Quando si scoprì l’arcano i cuneesi per un po’ avrebbero adottato il modo di dire: a l’ero i gieuc d’ fisica d’ Senonfounte.
Comunque sia, nel difendere Senofonte nel processo del 1879 il vecchio generale Tarditi aveva visto bene.
Nato a Como nel 1861, Senofonte era arrivato a otto anni a Cuneo insieme alla famiglia, al seguito del padre. Come si è visto, rapito dalle scienze naturali, il nostro Senofonte non si arrestò agli spettri adolescenziali di piazza Virginio.
S’iscrisse davvero all’Università, laureandosi in Scienze naturali a Genova (aveva iniziato a Torino, ma nel frattempo il padre era stato trasferito a Sanremo) ma non prima di aver dato prova di doti notevoli di botanico, e questo a cominciare dagli anni di permanenza nella nostra città. A vent’anni, infatti, nel giugno del 1881, come documenta una nota del professor Corrado Boccaccini (1855-1902), che insegnò per venticinque anni scienze naturali al “Pellico”, Squinabol aveva trovato alla confluenza Gesso-Stura un rarissimo esemplare di Typha minima, pianta la cui scoperta cuneese è, alla lontana, all’origine del Sito naturale di Importanza Comunitaria Stura di Demonte.

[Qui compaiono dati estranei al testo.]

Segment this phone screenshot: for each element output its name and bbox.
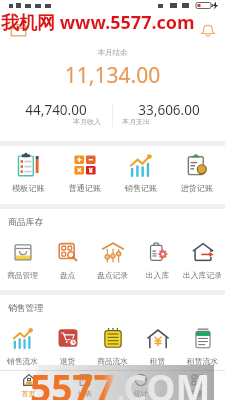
button[interactable]: 租赁 — [135, 327, 180, 366]
button[interactable]: 首页 — [0, 373, 57, 400]
staticText: 5577.COM — [30, 362, 211, 400]
staticText: 首页 — [0, 389, 57, 398]
button[interactable]: 进货记账 — [169, 153, 225, 204]
button[interactable]: 销售记账 — [113, 153, 169, 204]
staticText: 盘点记录 — [90, 270, 135, 280]
staticText: 盘点 — [45, 270, 90, 280]
staticText: 报表 — [57, 389, 113, 398]
staticText: 销售记账 — [113, 183, 169, 193]
staticText: 本月收入 — [0, 117, 101, 126]
staticText: 我机网 www.5577.com — [1, 10, 195, 35]
staticText: 租赁流水 — [180, 356, 225, 366]
staticText: 出入库 — [135, 270, 180, 280]
staticText: 本月结余 — [0, 48, 225, 57]
button[interactable]: 统计 — [113, 373, 169, 400]
staticText: 本月支出 — [122, 117, 150, 126]
button[interactable]: Notifications — [200, 22, 216, 38]
staticText: 33,606.00 — [113, 101, 225, 119]
button[interactable]: 出入库记录 — [180, 241, 225, 280]
button[interactable]: Store — [9, 21, 28, 40]
button[interactable]: 盘点记录 — [90, 241, 135, 280]
staticText: 更多 — [169, 389, 225, 398]
button[interactable]: 商品流水 — [90, 327, 135, 366]
staticText: 普通记账 — [57, 183, 113, 193]
button[interactable]: 盘点 — [45, 241, 90, 280]
staticText: 退货 — [45, 356, 90, 366]
staticText: 11,134.00 — [0, 61, 225, 90]
button[interactable]: 租赁流水 — [180, 327, 225, 366]
staticText: 商品库存 — [8, 217, 44, 228]
button[interactable]: 模板记账 — [0, 153, 57, 204]
button[interactable]: 销售流水 — [0, 327, 45, 366]
button[interactable]: 出入库 — [135, 241, 180, 280]
button[interactable]: 更多 — [169, 373, 225, 400]
staticText: 租赁 — [135, 356, 180, 366]
button[interactable]: 商品管理 — [0, 241, 45, 280]
staticText: 出入库记录 — [180, 270, 225, 280]
staticText: 44,740.00 — [0, 101, 112, 119]
staticText: 销售管理 — [8, 303, 44, 314]
button[interactable]: 普通记账 — [57, 153, 113, 204]
staticText: 商品管理 — [0, 270, 45, 280]
staticText: 进货记账 — [169, 183, 225, 193]
staticText: 统计 — [113, 389, 169, 398]
staticText: 模板记账 — [0, 183, 57, 193]
staticText: 销售流水 — [0, 356, 45, 366]
button[interactable]: 报表 — [57, 373, 113, 400]
button[interactable]: 退货 — [45, 327, 90, 366]
staticText: 商品流水 — [90, 356, 135, 366]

Ma era solo agli inizi della sua attività. Lasciata la nostra città per gli studi superiori, diventò assistente presso la Facoltà di Scienze dell’Università genovese, presso la quale cominciò a pubblicare lavori di paleontologia e geologia, non ultimo insieme a studiosi illustri come Arturo Issel (1842-1922). Intorno al 1894, però, presso quell’ateneo dovette capitargli qualche guaio di natura amministrativa, perché lo abbandonò per andare a insegnare in un istituto tecnico di Padova, dove proseguì anche la sua attività di ricerca in specie come geologo ma orientandosi sempre più all’insegnamento nella scuola secondaria e alla stesura di manuali di scienze. Suo fratello maggiore, Giacomo, fu ufficiale degli alpini e rimase nella Granda, perché prestò servizio in reggimenti stanziati a Ceva e a Mondovì.

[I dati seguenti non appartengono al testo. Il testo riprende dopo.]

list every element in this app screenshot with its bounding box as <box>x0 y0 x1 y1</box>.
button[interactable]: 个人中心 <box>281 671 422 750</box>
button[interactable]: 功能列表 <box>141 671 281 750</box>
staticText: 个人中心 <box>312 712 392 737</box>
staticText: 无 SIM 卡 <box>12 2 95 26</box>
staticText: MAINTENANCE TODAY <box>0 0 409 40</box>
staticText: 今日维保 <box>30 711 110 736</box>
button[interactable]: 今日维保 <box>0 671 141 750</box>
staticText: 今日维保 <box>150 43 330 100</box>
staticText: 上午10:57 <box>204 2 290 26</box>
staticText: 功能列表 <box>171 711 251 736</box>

Lontano a lungo dalla nostra regione, Squinabol vi rientrò intorno al 1908 per andare ad abitare con la famiglia a Torino, dove fu a lungo insegnante, preside dell’Istituto Tecnico “Sommeiller”, collaboratore importante per le collane scientifiche della casa editrice “Paravia”, provveditore agli studi per le scuole medie della provincia e libero docente presso l’Università. Nel complesso ha al suo attivo più di cento pubblicazioni.

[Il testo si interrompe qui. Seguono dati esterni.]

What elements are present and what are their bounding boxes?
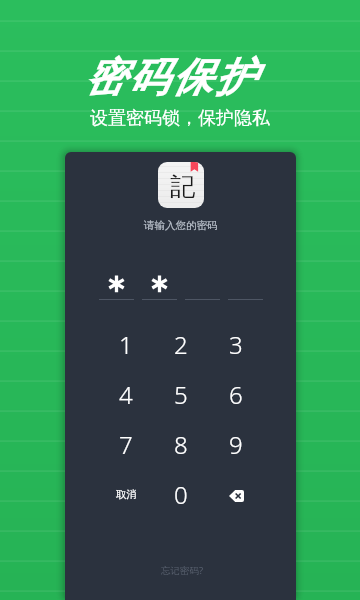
staticText: 密码保护 [83,52,257,102]
button[interactable]: 取消 [99,469,153,519]
staticText: 3 [229,328,243,361]
staticText: 7 [119,428,133,461]
staticText: 1 [119,328,133,361]
staticText: 記 [170,171,195,202]
staticText: 9 [229,428,243,461]
button[interactable]: 1 [99,319,153,369]
staticText: 取消 [116,488,137,501]
button[interactable]: Backspace [208,469,263,519]
staticText: 8 [174,428,188,461]
button[interactable]: 3 [208,319,263,369]
staticText: 请输入您的密码 [144,219,218,232]
button[interactable]: 2 [153,319,208,369]
button[interactable]: 5 [153,369,208,419]
button[interactable]: 4 [99,369,153,419]
button[interactable]: 7 [99,419,153,469]
staticText: 0 [174,478,188,511]
staticText: 6 [229,378,243,411]
button[interactable]: 9 [208,419,263,469]
button[interactable]: Backspace [219,482,253,506]
button[interactable]: 8 [153,419,208,469]
button[interactable]: 忘记密码? [161,564,204,577]
button[interactable]: 0 [153,469,208,519]
staticText: 设置密码锁，保护隐私 [90,107,270,130]
staticText: 5 [174,378,188,411]
staticText: 2 [174,328,188,361]
staticText: 4 [119,378,133,411]
button[interactable]: 6 [208,369,263,419]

Morì l’11 maggio 1941 nella sua casa di corso d’Annunzio 38, a Torino, assistito dai tre figli.
E forse, chissà, se nel marzo del 1879 non avesse giocato ai fantasmi nel centro di Cuneo, non sarebbe diventato uno scienziato e la sua vita sarebbe trascorsa senza le passioni, la furia dello studio e della ricerca sulla natura per le quali, ancora oggi, sopravvive nei cataloghi delle biblioteche italiane e straniere.